QUELQUES MUSCLES DU VISAGE

 

 

 

 

Ce matin-là, un matin sec et d’un gris transparent, je me suis réveillée très tôt. J’ai bu un café à un bout de la grande table, les pieds nus sur les carreaux d’argile. Puis je me suis habillée et j’ai marché jusqu’au village. Sur la route j’avalais sans y penser l’air silencieux. Le soleil se levait juste. On voyait loin.

Les rues du village étaient désertes, et la moitié des maisons, fermées. En faisant un tour je n’ai rencontré que quelques chiens, et devant une des maisons bordant le champ de foire, deux femmes qui s’occupaient du moteur d’une voiture beige. En sortant du champ de foire je me suis arrêté à une vingtaine de mètres d’elles. L’une des femmes s’est redressée et, les mains appuyées sur la carrosserie, a hoché la tête d’un air découragé. Puis elles m’ont vu. Je ne les connaissais pas. Elles devaient être surprises de me voir et je crois qu’elles ont fini par s’étonner de leur propre présence, si tôt le matin, en train d’essayer de réparer leur voiture beige le long du champ de foire. On ne s’est rien dit, je ne suis pas allée vers elles, j’ai continué mon tour.

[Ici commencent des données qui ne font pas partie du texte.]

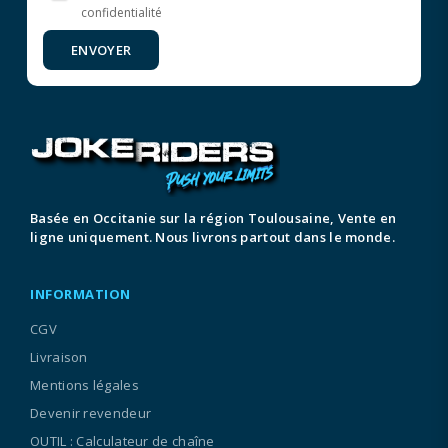
confidentialité
ENVOYER
Basée en Occitanie sur la région Toulousaine, Vente en
ligne uniquement. Nous livrons partout dans le monde.
INFORMATION
CGV
Livraison
Mentions légales
Devenir revendeur
OUTIL : Calculateur de chaîne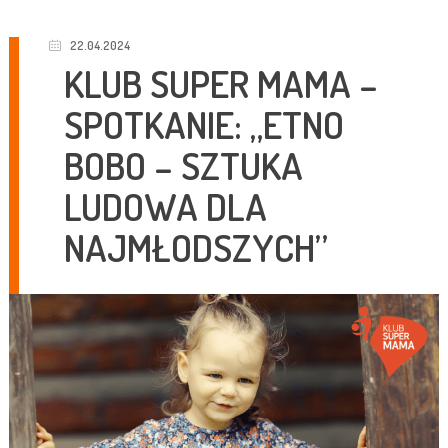
22.04.2024
KLUB SUPER MAMA –
SPOTKANIE: „ETNO
BOBO – SZTUKA
LUDOWA DLA
NAJMŁODSZYCH”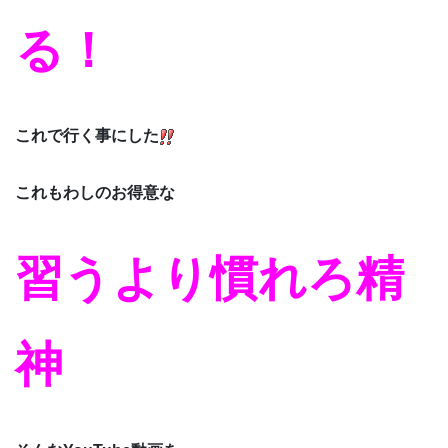
る！
これで行く事にした
これもわしのお得意な
習うより慣れろ精
神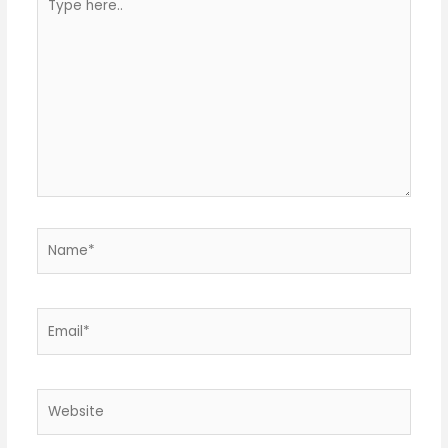
here..
Name*
Email*
Website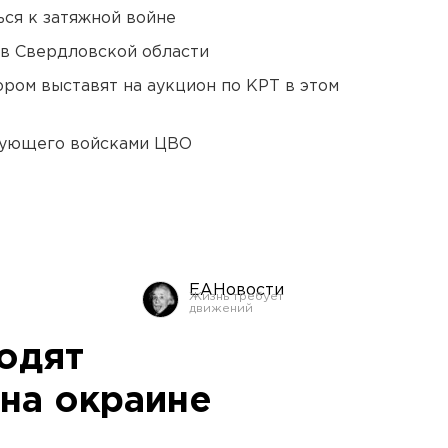
ся к затяжной войне
 в Свердловской области
ором выставят на аукцион по КРТ в этом
дующего войсками ЦВО
ЕАНовости
одят
на окраине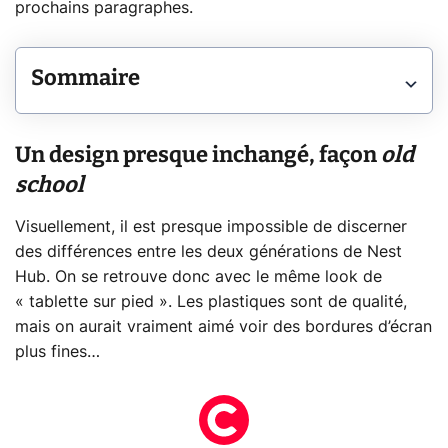
prochains paragraphes.
Sommaire
Un design presque inchangé, façon
old
school
Visuellement, il est presque impossible de discerner
des différences entre les deux générations de Nest
Hub. On se retrouve donc avec le même look de
« tablette sur pied ». Les plastiques sont de qualité,
mais on aurait vraiment aimé voir des bordures d’écran
plus fines…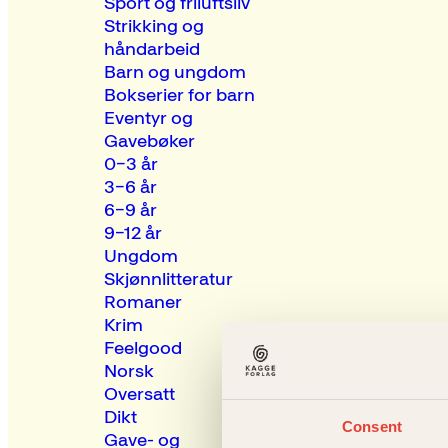
Sport og friluftsliv
Strikking og
håndarbeid
Barn og ungdom
Bokserier for barn
Eventyr og
Gavebøker
0–3 år
3–6 år
6–9 år
9–12 år
Ungdom
Skjønnlitteratur
Romaner
Krim
Feelgood
Norsk
Oversatt
Dikt
Consent
Gave- og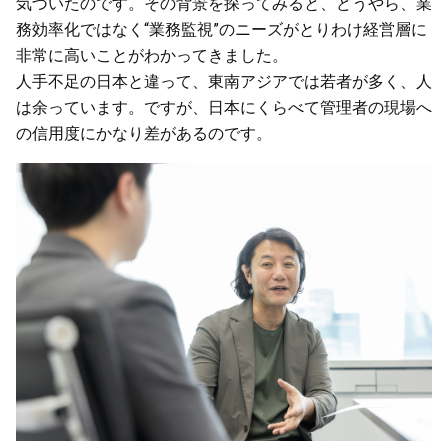
気づいたのです。その背景を探ってみると、どうやら、業
務効率化ではなく“業務監視”のニーズがとりわけ経営層に
非常に高いことがわかってきました。
人手不足の日本と違って、東南アジアでは若者が多く、人
は余っています。ですが、日本にくらべて管理者の現場へ
の信用度にかなり差があるのです。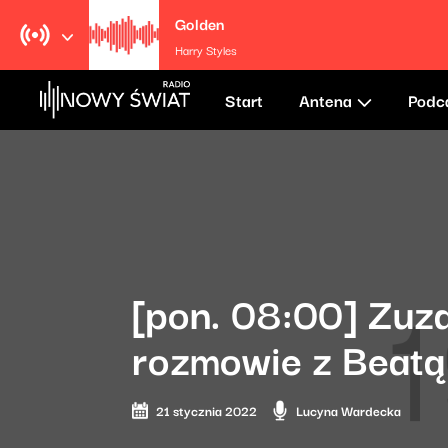
Golden
Harry Styles
Start
Antena
Podc
[pon. 08:00] Zuz
rozmowie z Beatą
21 stycznia 2022
Lucyna Wardecka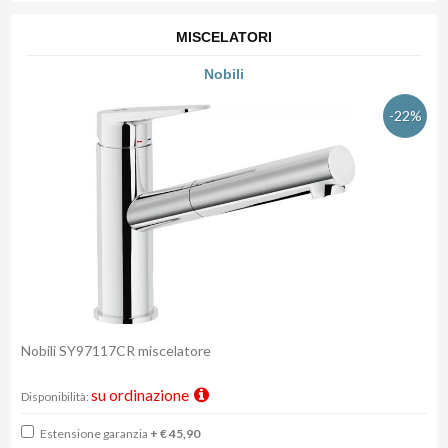
MISCELATORI
Nobili
-22%
Nobili SY97117CR miscelatore
su ordinazione
Disponibilità:
Estensione garanzia
+ € 45,90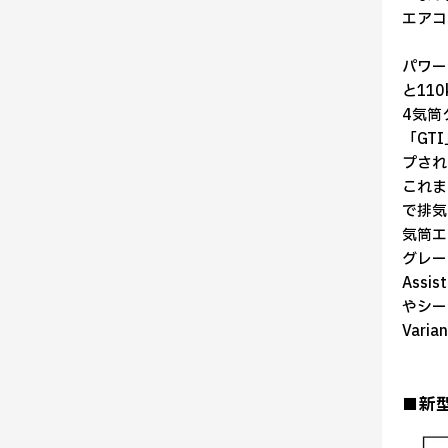
エアコ
パワー
と11
4気筒
「GT
プされ
これま
で排気
気筒エ
グレード
Ass
やシー
Var
■新型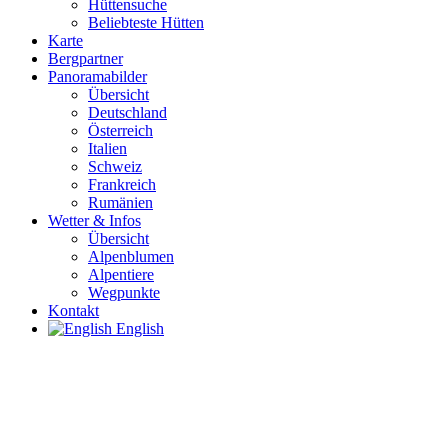
Hüttensuche
Beliebteste Hütten
Karte
Bergpartner
Panoramabilder
Übersicht
Deutschland
Österreich
Italien
Schweiz
Frankreich
Rumänien
Wetter & Infos
Übersicht
Alpenblumen
Alpentiere
Wegpunkte
Kontakt
English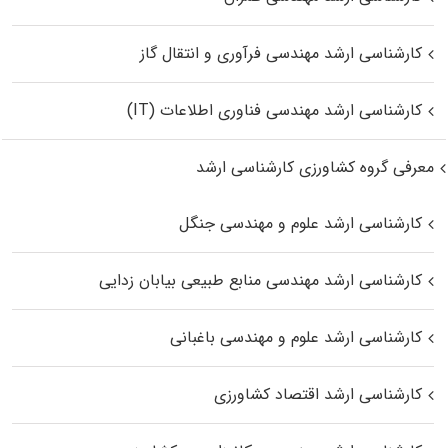
کارشناسی ارشد مهندسی فرآوری و انتقال گاز
کارشناسی ارشد مهندسی فناوری اطلاعات (IT)
معرفی گروه کشاورزی کارشناسی ارشد
کارشناسی ارشد علوم و مهندسی جنگل
کارشناسی ارشد مهندسی منابع طبیعی بیابان زدایی
کارشناسی ارشد علوم و مهندسی باغبانی
کارشناسی ارشد اقتصاد کشاورزی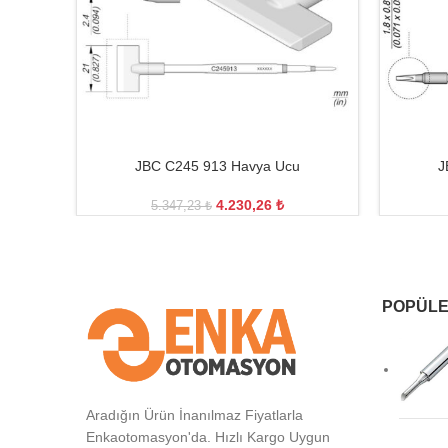
JBC C245 913 Havya Ucu
J
4.230,26
₺
5.347,23
₺
POPÜLE
Aradığın Ürün İnanılmaz Fiyatlarla
Enkaotomasyon'da. Hızlı Kargo Uygun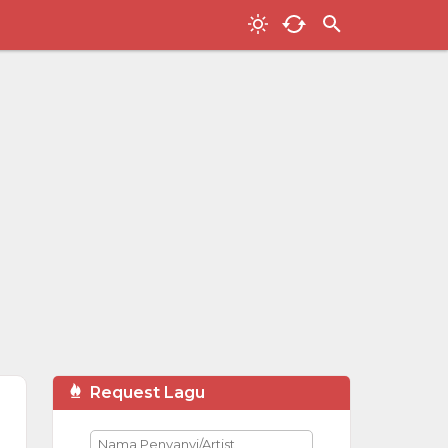
Request Lagu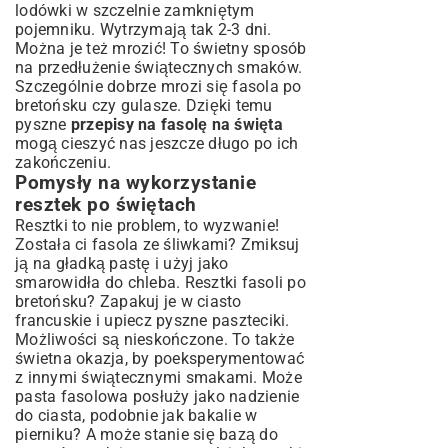
lodówki w szczelnie zamkniętym
pojemniku. Wytrzymają tak 2-3 dni.
Można je też mrozić! To świetny sposób
na przedłużenie świątecznych smaków.
Szczególnie dobrze mrozi się fasola po
bretońsku czy gulasze. Dzięki temu
pyszne
przepisy na fasolę na święta
mogą cieszyć nas jeszcze długo po ich
zakończeniu.
Pomysły na wykorzystanie
resztek po świętach
Resztki to nie problem, to wyzwanie!
Została ci fasola ze śliwkami? Zmiksuj
ją na gładką pastę i użyj jako
smarowidła do chleba. Resztki fasoli po
bretońsku? Zapakuj je w ciasto
francuskie i upiecz pyszne paszteciki.
Możliwości są nieskończone. To także
świetna okazja, by poeksperymentować
z innymi świątecznymi smakami. Może
pasta fasolowa posłuży jako nadzienie
do ciasta, podobnie jak bakalie w
pierniku
? A może stanie się bazą do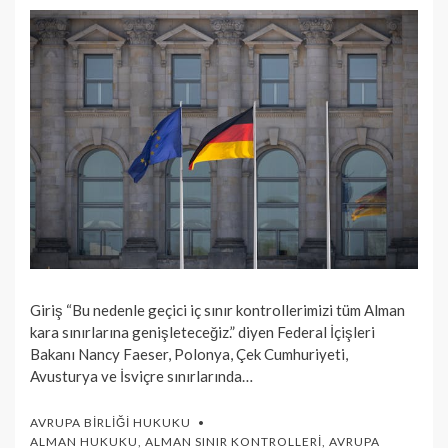
Giriş “Bu nedenle geçici iç sınır kontrollerimizi tüm Alman
kara sınırlarına genişleteceğiz.” diyen Federal İçişleri
Bakanı Nancy Faeser, Polonya, Çek Cumhuriyeti,
Avusturya ve İsviçre sınırlarında…
AVRUPA BIRLIĞI HUKUKU
ALMAN HUKUKU
,
ALMAN SINIR KONTROLLERI
,
AVRUPA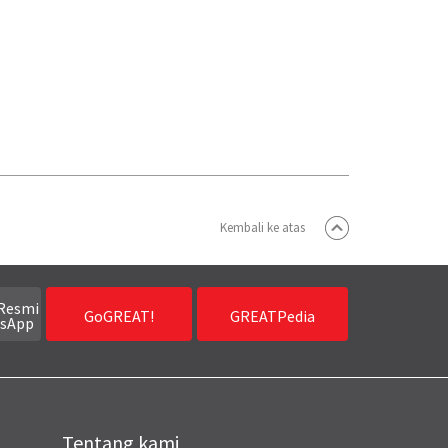
Kembali ke atas
Resmi
GoGREAT!
GREATPedia
sApp
Tentang kami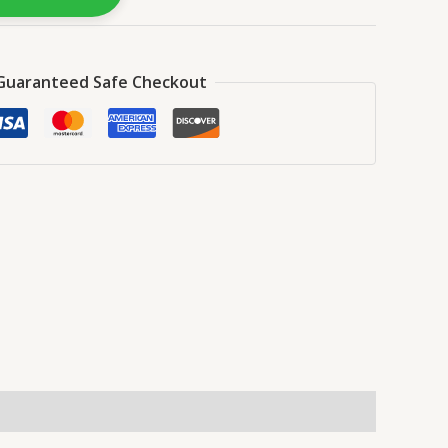
Guaranteed Safe Checkout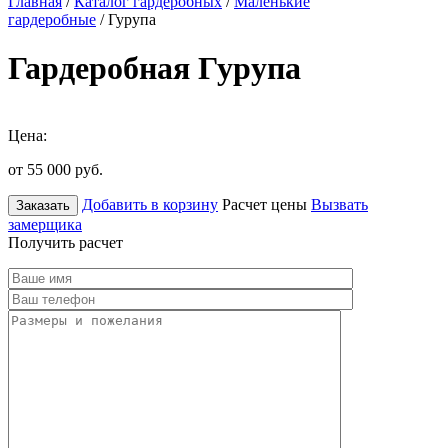
Главная
/
Каталог гардеробных
/
Маленькие
гардеробные
/ Гурупа
Гардеробная Гурупа
Цена:
от 55 000
руб.
Добавить в корзину
Расчет цены
Вызвать
Заказать
замерщика
Получить расчет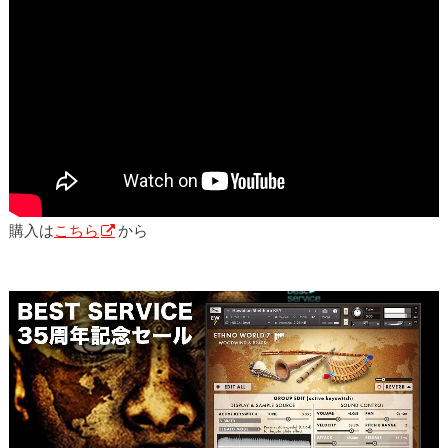
購入は
こちら
から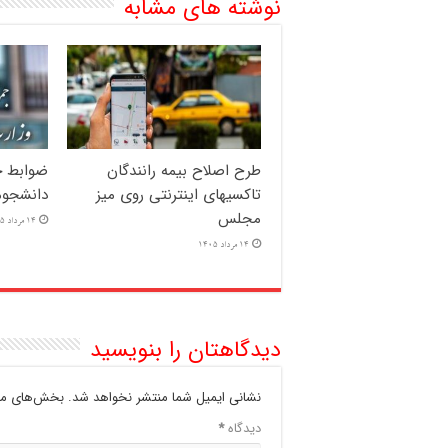
نوشته های مشابه
طرح اصلاح بیمه رانندگان
ضوابط ج
تاکسیهای اینترنتی روی میز
دانشجوم
مجلس
14 مرداد 1405
14 مرداد 1405
دیدگاهتان را بنویسید
نشانی ایمیل شما منتشر نخواهد شد.
بخش‌های مور
دیدگاه
*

Quand je suis arrivée sur la rue principale, en descendant, une femme était assise dans l’abribus devant moi. J’ai décidé d’en profiter pour parler un peu avec quelqu’un.

« Bonjour, j’ai dit. Il passe aussi tôt que ça, l’autocar ?

- Non, je ne pense pas. » Elle articulait assez soigneusement, avec un accent étranger que je n’ai pas reconnu. « Il y en a un qui passe le matin, reprit-elle. Je ne sais pas quand exactement. Plus tard, mais pas trop tard.

- Et qu’est-ce qui vous a pris de venir l’attendre si tôt ?

- C’est qu’il fait une température idéale pour être dehors, vous ne trouvez pas ?

- Je ne sais pas. J’habite par là, à deux petits kilomètres. Je me suis réveillée très tôt ce matin. J’ai bu un café et j’ai décidé de venir faire un tour du village, à pied.

- Maintenant, juste maintenant, on est mieux ici qu’à l’intérieur. » Elle continuait de parler comme si je ne lui avais rien dit. « La température idéale. Avant le lever du soleil, il fait trop froid. Plus tard, il fera plus chaud. Mais l’autocar sera déjà passé.

- Vous allez jusqu’où ?

- Loin… Et puis… Vous voyez : personne dans la rue. Je n’ai vu personne depuis que je suis là. C’est comme si elles étaient toutes parties, et qu’un monde commence.

- Vous avez des drôles d’idées, vous.

- Vous trouvez ? Ce sont des idées qui occupent, quand on attend l’autocar, quand la température est idéale, qu’on est bien : un monde qui commence, que je vais bientôt quitter en autocar sans savoir ce qu’il deviendra. Quand je partirai, tout sera pour vous. »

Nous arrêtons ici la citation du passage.